IG: And is something similar underway across the wider industry?  

NO: “Engineering around the world has an historic misalignment on gender but that is gradually changing. The growing number of disciplines in the consultancy and engineering sector, and the repositioning of the industry towards attracting people interested in solving global problems, has brought more women into the profession.

“I am pleased to note the appointment of more female leaders in our sector such as Lara Poloni as group president of AECOM, Dervilla Mitchell CBE as vice chair of Arup Group, Cathy Travers as managing director at Mott MacDonald, Louise Adams as COO at Aurecon Group, Malani Padayachee-Saman as CEO of MPAMOT in South Africa, Susan Reisbord as CEO Cardno (USA) and many more are coming through the system. Further progress is still needed though, to ensure women and black ethnic minority people are equally able to rise to the very top of industry. Doing nothing is not a choice.

“What we need now is a greater light shone on the subject and identification of practical solutions.” Dr Nelson Ogunshakin OBE

“I also feel FIDIC has to lead by example on this and we have made good progress. Women now make up:  

  • Three of our nine board members,  
  • One of FIDIC’s two vice presidents,  
  • Half of the CEO’s direct reports within the secretariat HQ 
  • 40% of our FIDIC credentialing management board,  
  • 30% of our FIDIC credentialing certification board,  
  • 33% of the FIDIC newly formed Global Leadership Forum Advisory Board and, 
  • A third of candidates for our proposed FIDIC Academy team.

 “None of this can become an excuse for complacency, however. We need to keep pushing, so this year we have:  

  • Held our first diversity and inclusion webinar for the industry  
  • Published a shortened version of our diversity and inclusion policy  
  • Published interviews with diverse industry leaders about practical solutions, and 
  • Commenced marketing of our policy for the industry.

 “And I’m pleased to say we have more actions being prepared.”  

IG: Amid all that activity, we perhaps take for granted that diversity is important. But are there people in our industry who still need convincing?

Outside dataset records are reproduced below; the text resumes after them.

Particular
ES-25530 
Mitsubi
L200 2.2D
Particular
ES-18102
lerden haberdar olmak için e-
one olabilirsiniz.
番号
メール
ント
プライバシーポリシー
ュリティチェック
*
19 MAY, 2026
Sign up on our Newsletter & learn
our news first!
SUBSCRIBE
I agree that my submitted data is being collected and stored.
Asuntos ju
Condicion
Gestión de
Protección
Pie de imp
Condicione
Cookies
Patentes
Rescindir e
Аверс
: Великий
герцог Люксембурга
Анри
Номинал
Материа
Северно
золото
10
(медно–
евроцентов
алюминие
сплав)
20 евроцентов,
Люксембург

NO: “The short answer to that is yes. But the number is shrinking and I think it is shrinking for two reasons.

“There is a moral imperative to diversity. It is important that all of us recognise that humankind is on a journey towards a more equal and inclusive society. All people deserve the dignity and recognition that comes from being who they are.

“There is a practical imperative too. Diverse inputs improve the diversity of outputs. If we want to arrive at the right decisions and right outcomes around the world, we need all experiences and insights to inform the big decisions. The insights of our female board members are often a little different to male members and we are committing to increase their numbers at the very top.

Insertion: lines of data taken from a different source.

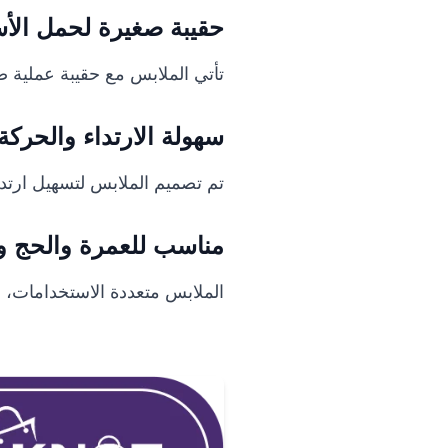
حقيبة صغيرة لحمل الأ
تأتي الملابس مع حقيبة عملية صغ
سهولة الارتداء والحركة
تم تصميم الملابس لتسهيل ارتدا
مناسب للعمرة والحج وا
الملابس متعددة الاستخدامات، حي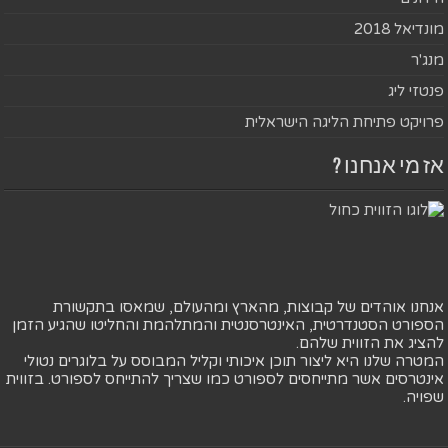
מונדיאל 2018
מנג'ר
פנטזי ליג
פרויקט פתיחת הליגה הישראלית
אז מי אנחנו ?
אנחנו אוהדים של קבוצות, מהארץ ומהעולם, שמאסו בתקשורת
הספורט הסטנדרטית, האינטרסנטית והמתלהמת והחליטו שהגיע הזמן
להציג את הזווית שלהם.
המטרה שלנו היא ליצור תוכן איכותי וקליל המבוסס על בלוגרים נטולי
אינטרסים אשר מתייחסים לספורט כמו שצריך להתייחס לספורט. בזווית
שפויה.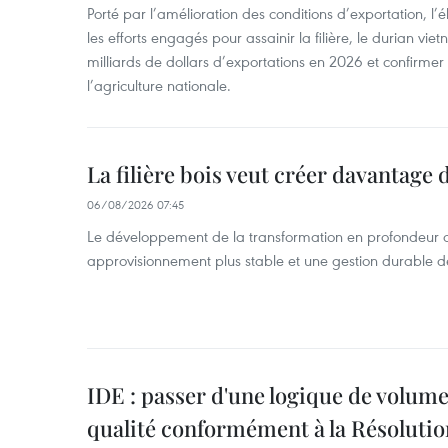
Porté par l’amélioration des conditions d’exportation, l
les efforts engagés pour assainir la filière, le durian vi
milliards de dollars d’exportations en 2026 et confirmer
l’agriculture nationale.
La filière bois veut créer davantage 
06/08/2026 07:45
Le développement de la transformation en profondeur 
approvisionnement plus stable et une gestion durable de
IDE : passer d'une logique de volume
qualité conformément à la Résolut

“What we need now is a greater light shone on the subject and identification of practical solutions.” 

IG: So, what are the next steps to help achieve that?  

NO: “We have a planned programme of activity through to the autumn. We are finalising our KPI document and have engaged our Global Leadership Forum members to support diversity and inclusion campaigns. Our suite of contracts already has diversity clauses that we are looking to enhance and we are finalising diversity training materials.

“We will be rolling out new FIDIC diversity and inclusion training to ensure our people are aware of the challenges and how to meet them. We will also be rolling out the findings of our research work on the subject and we are developing case studies to help the industry understand in practical terms what success looks like.

“Most importantly, we must reflect the fact there isn’t any single solution or approach that can resolve all diversity and inclusion challenges. We really need to do more to fully understand the state of play. To help with that, we will roll out a survey on diversity and inclusion to gather insights and information that will help inform additional work beyond the autumn and into 2023.”